The "Hyundai Fortune"
|Belinda Ang Saw Ean J
|01 March 2004
| SGHC 45
| SGHC 45
|Bazul Ashhab Bin Abdul Kader (T S Oon and Bazul)
|06 March 2004
|Liew Teck Huat (Niru and Co)
|01 March 2004
|Admiralty in Rem No 169 of 2003
|High Court (Singapore)
|Conflict of Laws,Whether there was real question of liability to be tried in jurisdiction of choice,Factors to be considered,Choice of jurisdiction,Exclusive,Stay of action,Whether owners of vessel entitled to jurisdiction clause in bill of lading,Whether strong cause was shown,Whether action in Singapore should be stayed in favour of jurisdiction of choice in bill of lading
1 March 2004
Belinda Ang Saw Ean J:
1 On 20 November 2003, I allowed the appeal against the decision of the assistant registrar who had on 13 October 2003 granted a stay of this action on the ground that the parties had agreed to refer the dispute in question to the Seoul Civil District Court in Korea. The defendants have appealed against my decision. I now publish my reasons.
2 The plaintiffs, Uni-Fruitveg Suppliers, are wholesale fruit merchants carrying on business at Pasir Panjang Wholesale Centre, Singapore. They had imported from China a consignment comprising 1,473 cartons of hami-melons which were shipped to Singapore in a 40ft reefer container. On arrival at Singapore on 7 July 2002, some 1,232 cartons of hami-melons were found badly damaged.
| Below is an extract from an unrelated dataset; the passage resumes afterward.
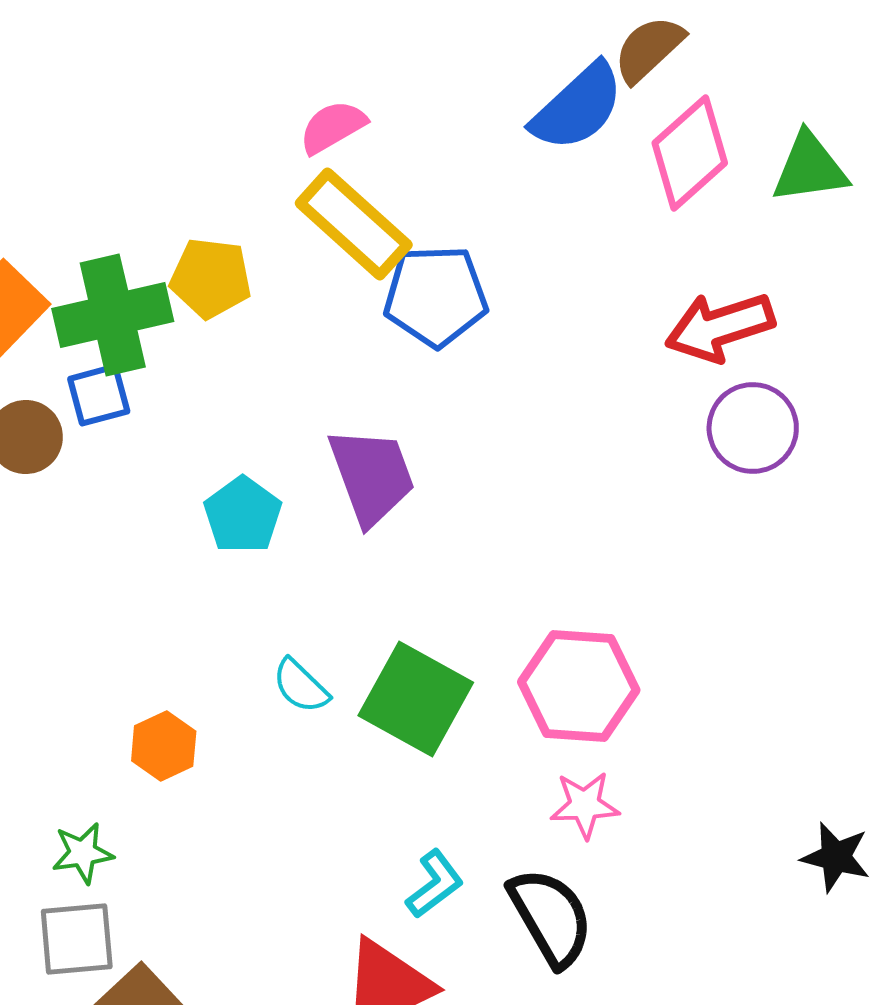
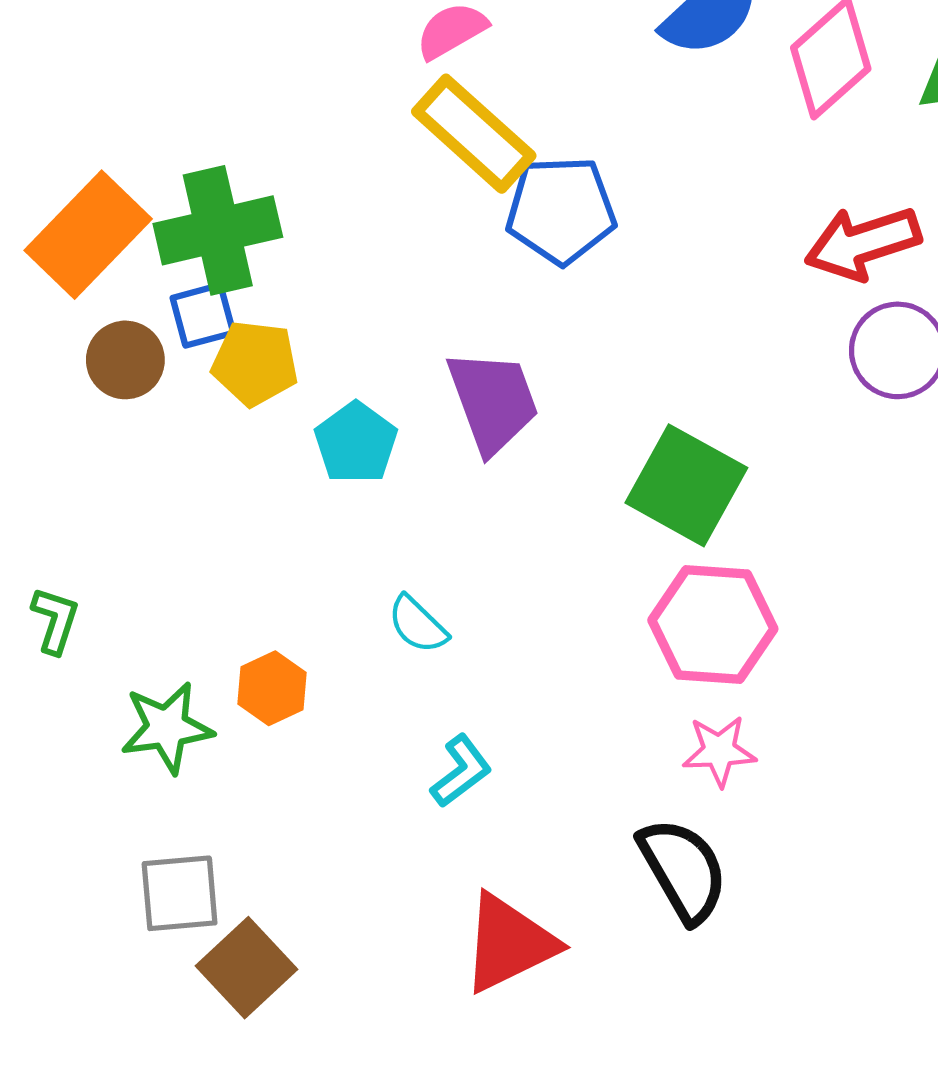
yellow pentagon: (211, 278) -> (255, 363), moved
green square: (416, 699) -> (686, 485), moved
green star: (83, 853) -> (167, 728), moved, size x1.4
cyan L-shape: (435, 884) -> (461, 771), moved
The plaintiffs attributed the damage to the defendants’ failure to provide a reefer container that was capable of maintaining the requisite pre-set temperature of 3°C throughout the transit.
3 The plaintiffs, as cargo owners, consignees and/or holders of bill of lading no HDMU YNSG3043853 dated 5 July 2002, commenced in rem proceedings against the defendants as owners of Hyundai Fortune claiming damages for loss and damage to the consignment of hami-melons. The Hyundai Fortune was arrested on what appeared, from the affidavit of Lim Lay Ping of the plaintiffs filed in support of the warrant of arrest, to be a claim founded on tort. At the material time, the owners of the Hyundai Fortune were EMF International SA. The managers of the vessel were reported in Lloyd’s List of Shipowners 2002-03 as Hyundai Merchant Marine Co Ltd. The latter company was also named in bill of lading no HDMU YNSG3043853 as the carriers, that is to say, the contracting carriers. As such, the owners of the Hyundai Fortune were the performing carriers and seemingly, they would not be entitled to claim the benefit of the jurisdiction clause in the bill of lading unless the bill of lading terms expressly provided or conferred the benefit of the jurisdiction clause on the defendants.
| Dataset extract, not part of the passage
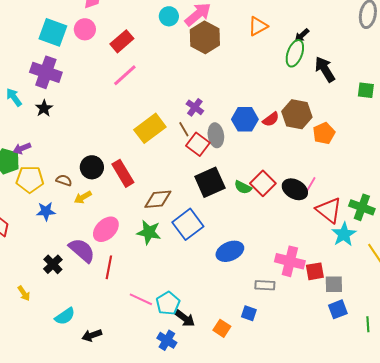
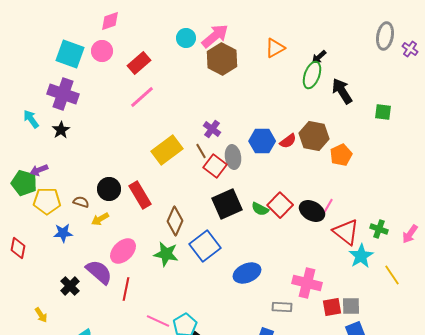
brown diamond: (158, 199) -> (175, 221), turned -60
green cross: (362, 207) -> (379, 229), size x0.7
red square: (315, 271) -> (332, 307), moved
4 However, this was not a point raised in arguments either below before the assistant registrar or on appeal. Somehow, the parties were content to proceed as given that the dispute in this action arose out of the contract of carriage contained in or evidenced by bill of lading no HDMU YNSG3043853 and the parties to this action were bound by the terms of the bill of lading. Even with this approach, I was equally satisfied that in the particular circumstances of this case, the action should not be stayed in favour of Korea.
5 The contract of carriage contained the following clause:
30. GOVERNING LAW AND JURISDICTION
The claim arising from or in connection with or relating to this Bill of Lading shall be exclusively governed by the law of Korea except otherwise provided in this Bill of Lading. Any and all action concerning custody or carriage under this Bill of Lading whether based on breach of contract, tort or otherwise shall be brought before the Seoul Civil District Court in Korea.
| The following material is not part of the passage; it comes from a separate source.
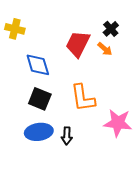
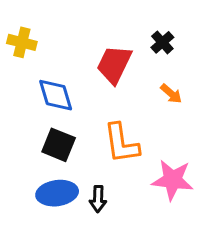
orange arrow: (105, 49) -> (171, 94), moved

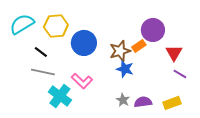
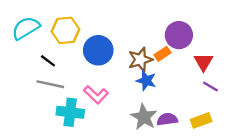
cyan cross: (60, 96) -> (70, 112), turned -30
gray star: (123, 100) -> (144, 117), size x1.6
6 The defendants’ case for a stay of the Singapore action for Seoul was, on its face, simple. There was a jurisdiction clause in the bill of lading and there was no reason why a stay of proceedings should not be granted.
7 It is settled law that the court would grant a stay of the action in aid of the jurisdiction clause unless the claimant is able to establish that exceptional circumstance amounting to strong cause exists to warrant a refusal to stay the proceedings. In other words, the claimant has to justify why he should be allowed to act contrary to his agreement. He would have to demonstrate with cogent facts that to require him to adhere to the terms of the clause would, in the circumstances, not be reasonable or just. This approach is clear from the line of authorities beginning with Amerco Timbers Pte Ltd v Chatsworth Timber Corp Pte Ltd [1975–1977] SLR 258 to Golden Shore Transportation Pte Ltd v UCO Bank  1 SLR 6.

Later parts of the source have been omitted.